The previous WSU baseball field, also named for Bailey, was located at the site of the Mooberry Track, the current venue for track & field. Home plate was in the northwest corner at approximately, and the field was oriented southeast. When Martin Stadium was renovated following the 1978 football season, its running track was removed to add seating nearer the lowered playing field. The new track was originally planned for the site of the present-day baseball stadium, but inadequate settling of the excavated dirt from Martin Stadium caused a change in plans. The new track was built over the more stable ground of the old Bailey baseball field, north of Martin Stadium, and baseball was relocated to the former proposed track site.

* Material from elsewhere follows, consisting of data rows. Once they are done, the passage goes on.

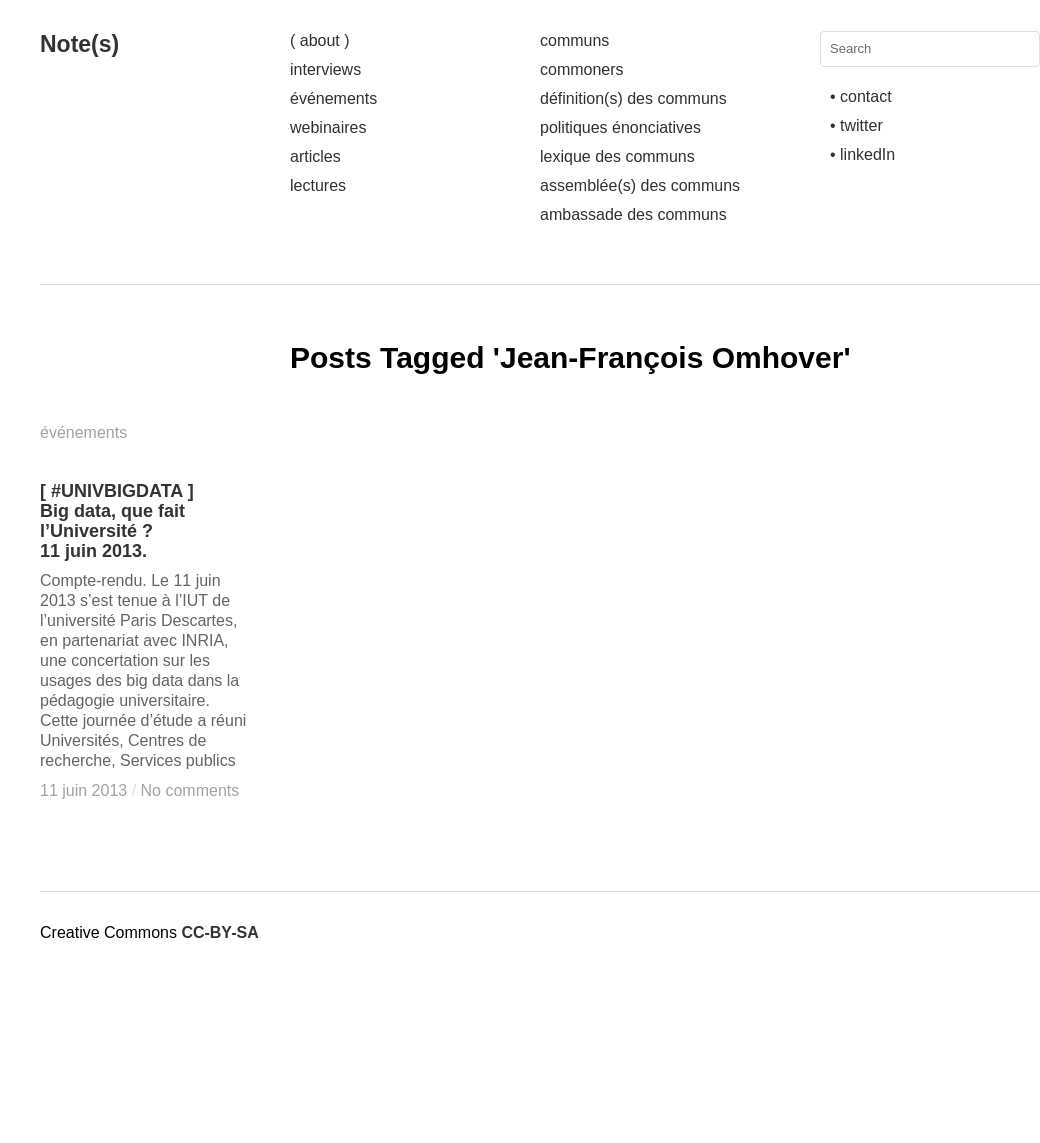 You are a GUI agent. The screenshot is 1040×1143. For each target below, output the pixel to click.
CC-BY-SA (219, 932)
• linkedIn (862, 154)
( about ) (320, 40)
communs (574, 40)
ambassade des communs (633, 214)
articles (315, 156)
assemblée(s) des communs (640, 185)
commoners (582, 69)
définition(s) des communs (633, 98)
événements (333, 98)
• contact (861, 96)
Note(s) (79, 44)
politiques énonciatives (620, 127)
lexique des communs (617, 156)
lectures (318, 185)
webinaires (328, 127)
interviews (325, 69)
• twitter (856, 125)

When Sick's Stadium in Seattle was demolished in 1979, its bleachers, fencing, and foul poles were moved to Pullman to construct the new Buck Bailey Field. The bleachers didn't fit and were later sold. Most of the other items from Sick's were bought for $60,000 in 1978 by Harry Ornest, the owner of the new Vancouver Canadians for use at Nat Bailey Stadium in Vancouver, British Columbia.